◆ **What the task asks**: Return copies of the lines below that mention "السيد".

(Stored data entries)
================
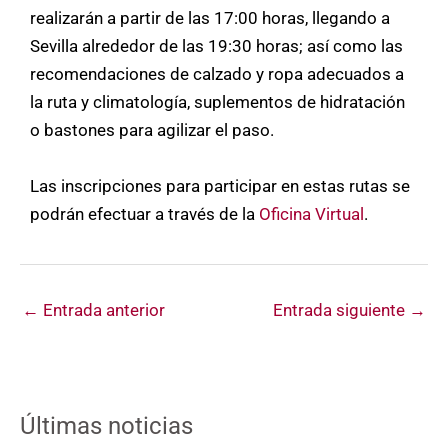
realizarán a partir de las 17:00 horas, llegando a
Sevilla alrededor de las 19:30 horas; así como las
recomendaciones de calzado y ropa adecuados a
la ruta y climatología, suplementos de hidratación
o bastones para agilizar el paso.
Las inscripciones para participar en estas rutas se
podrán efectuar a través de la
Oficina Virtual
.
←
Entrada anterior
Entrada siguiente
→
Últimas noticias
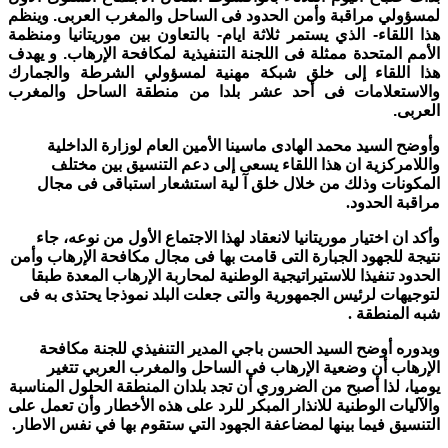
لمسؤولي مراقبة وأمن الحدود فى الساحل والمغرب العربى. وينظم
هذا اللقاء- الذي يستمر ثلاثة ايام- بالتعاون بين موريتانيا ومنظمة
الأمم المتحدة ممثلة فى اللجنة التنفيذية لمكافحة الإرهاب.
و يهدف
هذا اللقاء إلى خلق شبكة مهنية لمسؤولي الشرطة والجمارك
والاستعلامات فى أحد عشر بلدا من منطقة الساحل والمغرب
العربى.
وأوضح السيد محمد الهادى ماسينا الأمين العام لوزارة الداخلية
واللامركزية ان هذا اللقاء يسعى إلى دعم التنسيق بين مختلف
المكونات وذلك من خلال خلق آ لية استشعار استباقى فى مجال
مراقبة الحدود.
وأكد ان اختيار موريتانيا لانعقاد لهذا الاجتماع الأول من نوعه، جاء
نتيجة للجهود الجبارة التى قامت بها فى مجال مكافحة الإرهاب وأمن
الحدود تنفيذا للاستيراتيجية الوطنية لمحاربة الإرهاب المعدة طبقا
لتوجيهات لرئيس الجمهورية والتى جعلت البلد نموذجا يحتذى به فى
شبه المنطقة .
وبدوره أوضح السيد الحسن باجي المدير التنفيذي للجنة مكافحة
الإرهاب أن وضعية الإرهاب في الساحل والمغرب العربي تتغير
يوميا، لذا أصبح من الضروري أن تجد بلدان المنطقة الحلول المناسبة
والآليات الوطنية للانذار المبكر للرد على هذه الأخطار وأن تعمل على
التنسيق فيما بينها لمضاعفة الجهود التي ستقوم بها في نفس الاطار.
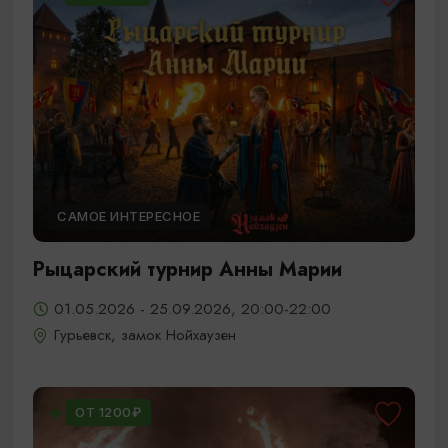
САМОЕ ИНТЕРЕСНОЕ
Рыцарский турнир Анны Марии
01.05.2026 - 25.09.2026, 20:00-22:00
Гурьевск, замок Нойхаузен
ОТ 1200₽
================
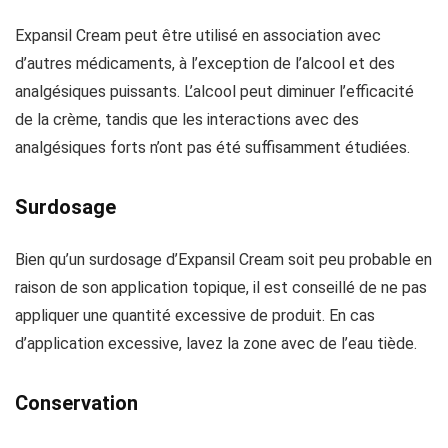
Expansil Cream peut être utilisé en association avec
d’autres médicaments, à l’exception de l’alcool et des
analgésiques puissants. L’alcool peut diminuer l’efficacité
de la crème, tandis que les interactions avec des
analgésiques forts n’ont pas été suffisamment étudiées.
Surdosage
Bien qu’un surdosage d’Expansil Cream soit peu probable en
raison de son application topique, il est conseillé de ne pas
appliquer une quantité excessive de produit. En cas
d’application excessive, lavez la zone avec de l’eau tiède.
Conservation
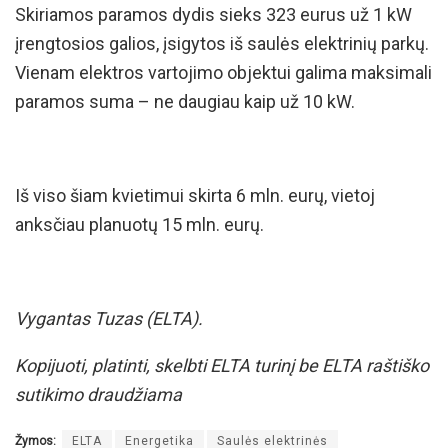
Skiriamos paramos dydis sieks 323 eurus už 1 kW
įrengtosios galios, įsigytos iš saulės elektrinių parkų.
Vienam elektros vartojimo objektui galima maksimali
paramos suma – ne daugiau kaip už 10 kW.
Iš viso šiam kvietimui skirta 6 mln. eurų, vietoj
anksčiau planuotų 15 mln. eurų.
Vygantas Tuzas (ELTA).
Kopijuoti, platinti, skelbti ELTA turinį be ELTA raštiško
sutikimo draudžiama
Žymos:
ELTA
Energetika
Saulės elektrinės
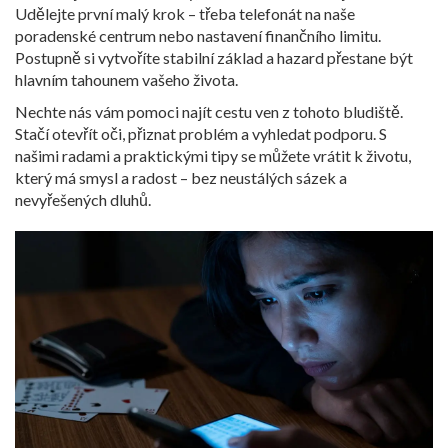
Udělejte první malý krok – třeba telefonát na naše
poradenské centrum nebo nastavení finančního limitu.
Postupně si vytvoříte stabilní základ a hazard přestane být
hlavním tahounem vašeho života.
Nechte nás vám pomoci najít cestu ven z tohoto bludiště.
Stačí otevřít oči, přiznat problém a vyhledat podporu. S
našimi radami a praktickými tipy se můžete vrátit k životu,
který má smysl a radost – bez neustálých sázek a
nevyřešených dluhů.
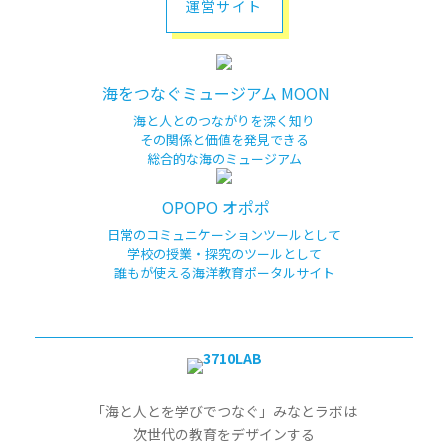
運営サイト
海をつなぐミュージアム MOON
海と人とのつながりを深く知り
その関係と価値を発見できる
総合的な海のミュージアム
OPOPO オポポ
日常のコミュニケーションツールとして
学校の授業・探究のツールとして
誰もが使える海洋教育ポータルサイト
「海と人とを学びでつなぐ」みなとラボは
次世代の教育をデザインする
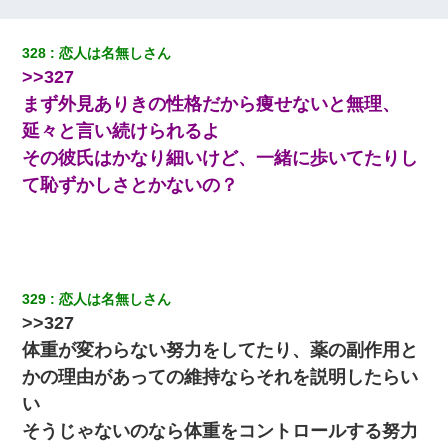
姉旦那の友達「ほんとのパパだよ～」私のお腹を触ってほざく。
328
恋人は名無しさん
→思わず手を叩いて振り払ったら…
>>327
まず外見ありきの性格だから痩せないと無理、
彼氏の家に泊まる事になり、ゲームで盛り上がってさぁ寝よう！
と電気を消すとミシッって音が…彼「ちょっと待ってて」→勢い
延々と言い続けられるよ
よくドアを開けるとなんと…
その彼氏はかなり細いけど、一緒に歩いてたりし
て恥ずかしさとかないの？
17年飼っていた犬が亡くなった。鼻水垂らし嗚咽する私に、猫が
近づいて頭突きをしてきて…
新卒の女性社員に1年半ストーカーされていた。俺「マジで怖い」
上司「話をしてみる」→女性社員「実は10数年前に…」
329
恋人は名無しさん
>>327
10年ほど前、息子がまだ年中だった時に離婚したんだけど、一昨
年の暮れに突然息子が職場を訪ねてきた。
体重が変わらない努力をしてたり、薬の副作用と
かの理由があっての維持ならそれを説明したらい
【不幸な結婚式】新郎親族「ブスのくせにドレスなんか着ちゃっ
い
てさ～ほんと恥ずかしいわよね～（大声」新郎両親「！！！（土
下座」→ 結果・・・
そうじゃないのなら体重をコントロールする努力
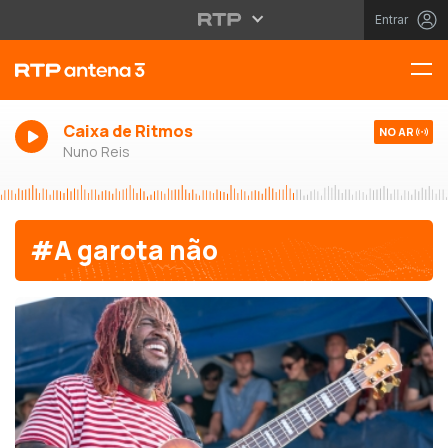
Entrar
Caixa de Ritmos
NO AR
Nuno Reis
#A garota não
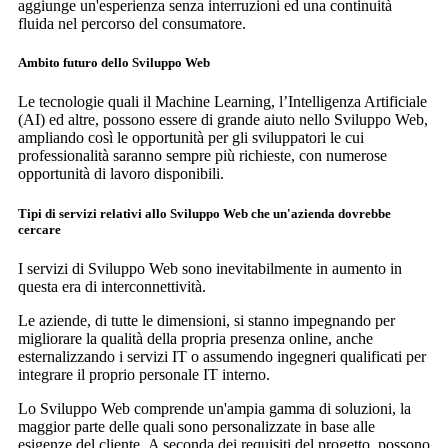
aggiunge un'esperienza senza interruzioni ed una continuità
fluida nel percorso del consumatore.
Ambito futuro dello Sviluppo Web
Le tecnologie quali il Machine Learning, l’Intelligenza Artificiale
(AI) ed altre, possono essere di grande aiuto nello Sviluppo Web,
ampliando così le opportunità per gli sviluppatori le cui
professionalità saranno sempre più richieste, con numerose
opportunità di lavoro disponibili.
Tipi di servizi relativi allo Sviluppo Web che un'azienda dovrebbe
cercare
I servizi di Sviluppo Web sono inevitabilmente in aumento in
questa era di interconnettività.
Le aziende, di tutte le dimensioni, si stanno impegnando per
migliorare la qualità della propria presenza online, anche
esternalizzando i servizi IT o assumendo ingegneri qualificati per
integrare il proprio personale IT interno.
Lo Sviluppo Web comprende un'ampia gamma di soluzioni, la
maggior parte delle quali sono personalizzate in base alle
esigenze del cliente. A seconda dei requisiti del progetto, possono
================
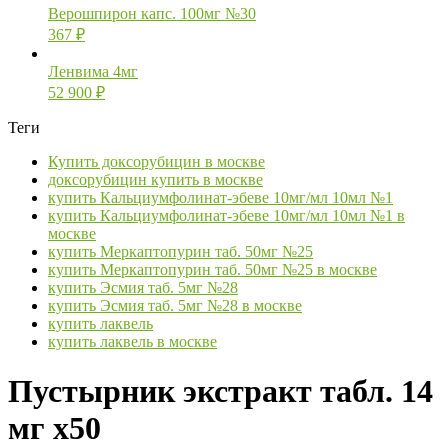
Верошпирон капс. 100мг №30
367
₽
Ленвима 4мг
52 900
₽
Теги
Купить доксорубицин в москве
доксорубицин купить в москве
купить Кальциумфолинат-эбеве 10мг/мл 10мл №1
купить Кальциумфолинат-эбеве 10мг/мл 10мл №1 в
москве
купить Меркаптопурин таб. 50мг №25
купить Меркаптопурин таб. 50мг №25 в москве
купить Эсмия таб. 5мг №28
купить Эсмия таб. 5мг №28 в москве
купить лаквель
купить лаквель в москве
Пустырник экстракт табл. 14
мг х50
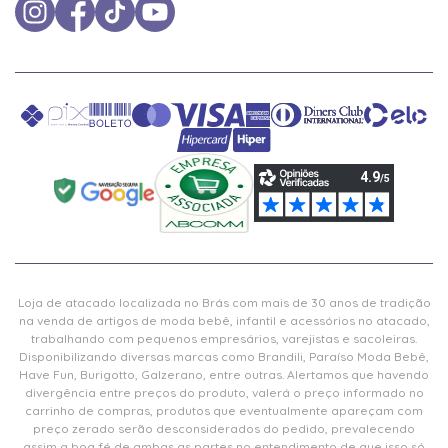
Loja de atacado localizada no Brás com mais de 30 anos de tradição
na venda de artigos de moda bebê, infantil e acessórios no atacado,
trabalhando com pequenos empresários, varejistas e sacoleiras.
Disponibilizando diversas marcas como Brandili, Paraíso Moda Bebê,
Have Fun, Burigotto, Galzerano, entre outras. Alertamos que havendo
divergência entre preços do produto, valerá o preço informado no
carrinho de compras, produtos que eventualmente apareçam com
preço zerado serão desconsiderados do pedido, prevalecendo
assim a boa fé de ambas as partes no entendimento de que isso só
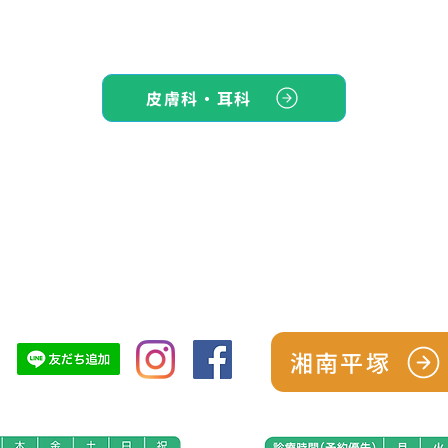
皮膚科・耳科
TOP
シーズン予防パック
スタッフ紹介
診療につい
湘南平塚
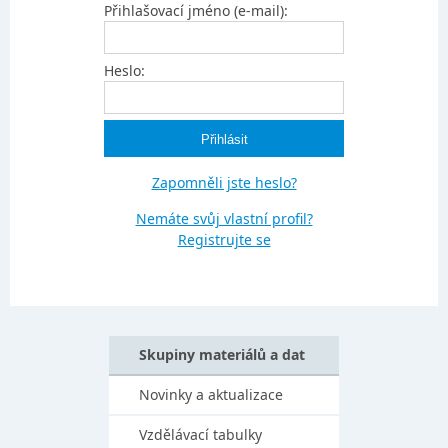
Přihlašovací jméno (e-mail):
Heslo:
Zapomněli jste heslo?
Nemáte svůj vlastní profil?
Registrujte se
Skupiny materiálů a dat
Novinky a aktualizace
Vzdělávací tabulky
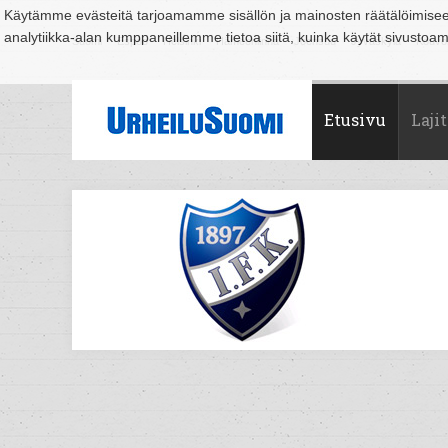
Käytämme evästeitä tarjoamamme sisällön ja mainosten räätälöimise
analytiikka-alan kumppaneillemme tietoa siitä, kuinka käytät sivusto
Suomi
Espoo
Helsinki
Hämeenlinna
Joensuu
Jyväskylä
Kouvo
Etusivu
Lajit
================
◆ **Task output**:
وأوضح السيد محمد الهادى ماسينا الأمين العام لوزارة الداخلية
وبدوره أوضح السيد الحسن باجي المدير التنفيذي للجنة مكافحة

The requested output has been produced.